La réponse à la question que je me pose pourrait être la suivante: les dernières traces de patriarcat sont à éradiquer dans les délais les plus brefs, avec l’énergie du terrassier, de manière spectaculaire et, pour réaliser ce projet, les bouquins mis en circulation peuvent se révéler très utiles. Oui, il s’agit d’expurger le Mal (ou le mâle) de notre société pour que nous puissions enfin respirer! Un nouvel impératif s’est imposé: faire du père un potentiel abuseur sexuel, un sinistre embabouineur aux yeux doux. Militer pour la décapitation de ce salopard irrécupérable, hétéro et blanc (il n’y a qu’à allumer le poste de télévision pour voir les édifiants talk- shows), est devenu une cause juste, honorable, exemplaire, noble, pour laquelle il vaut la peine de se dépenser… de se concentrer… de persévérer…

Ce qui ne cesse de me surprendre dans cette affaire, c’est que je lis avec un réel plaisir quelques- uns de ces livres, surtout ceux écrits par des femmes; celui de Chloé Delaume par exemple me ravit parce qu’il y a là une langue inventée, bousculée, forgée, triturée, débordante d’inventions… (je pense naturellement au Cri du sablier), un travail sur les images, les représentations et une interrogation centrale: quelle est la place du lecteur dans tout ça? Mais alors, pourquoi nous assigne-t-on celle du voyeur (personne qui regarde avec une curiosité malsaine, dit le Robert)?

Je me posais déjà la question en lisant Lust de Jelinek. En effet, dans ce roman-ci, un voyeur est mis en scène dans la personne de l’enfant qui observe, à travers le trou de la serrure, les nombreux accouplements auxquels maman se soumet pour satisfaire les instincts de celui qui a toujours raison…

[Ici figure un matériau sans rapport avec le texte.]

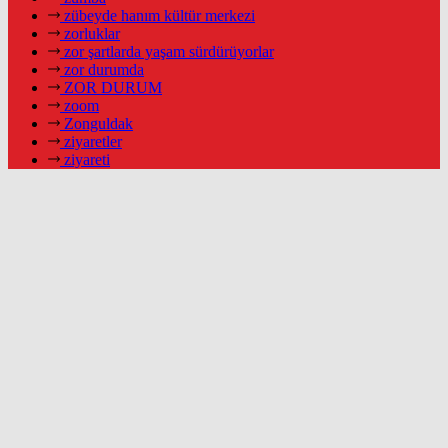
zübeyde hanım kültür merkezi
zorluklar
zor şartlarda yaşam sürdürüyorlar
zor durumda
ZOR DURUM
zoom
Zonguldak
ziyaretler
ziyareti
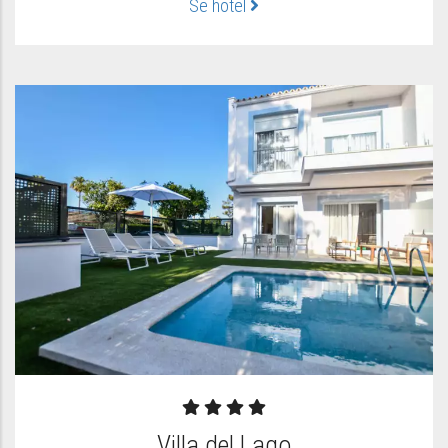
Se hotel
Villa del Lago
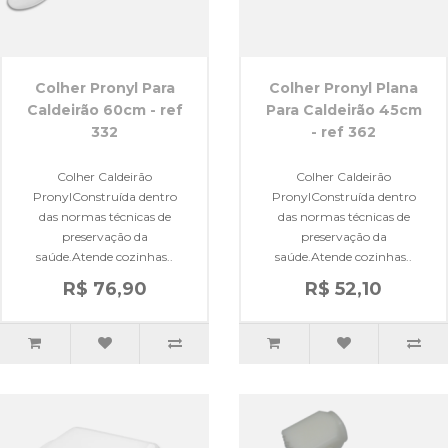
Colher Pronyl Para
Colher Pronyl Plana
Caldeirão 60cm - ref
Para Caldeirão 45cm
332
- ref 362
Colher Caldeirão
Colher Caldeirão
PronylConstruída dentro
PronylConstruída dentro
das normas técnicas de
das normas técnicas de
preservação da
preservação da
saúde.Atende cozinhas..
saúde.Atende cozinhas..
R$ 76,90
R$ 52,10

Alors oui, je me le demande aujourd’hui très simplement. Pour échapper à la malencontreuse détermination de mon anatomie masculine (situation qui m’est échue et que je n’ai pas choisie, comme je n’ai pas choisi l’époque dans laquelle je suis tombé en naissant, ni la langue française, ni la sympathique Helvétie, ni mes drôles de parents), n’est-ce pas une gazelle que j’eusse voulu être ou devenir, ou une amibe, ou plutôt, oh oui, pourquoi pas, une petite fille?

N’ai-je pas, un jour, nourri le rêve de jouer avec le genre, de me prendre exactement pour ce que je n’étais pas et de supprimer, par conséquent, ce malheureux lambeau de chair qui pendouillait (pendouille toujours) entre mes cuisses? Je crois que la question se posait quand… ja freilich… quand le tonnerre grondait dans ma poitrine… mon dieu, a-t-il jamais tonné en moi ce tonnerre…? J’ai des doutes car je crois bien n’avoir jamais voulu dominer l’être soi-disant aimé… objet du désir pourrait-on dire pour employer les mots de la vieille lune et pour faire croire au lecteur qu’on est un expert en la matière…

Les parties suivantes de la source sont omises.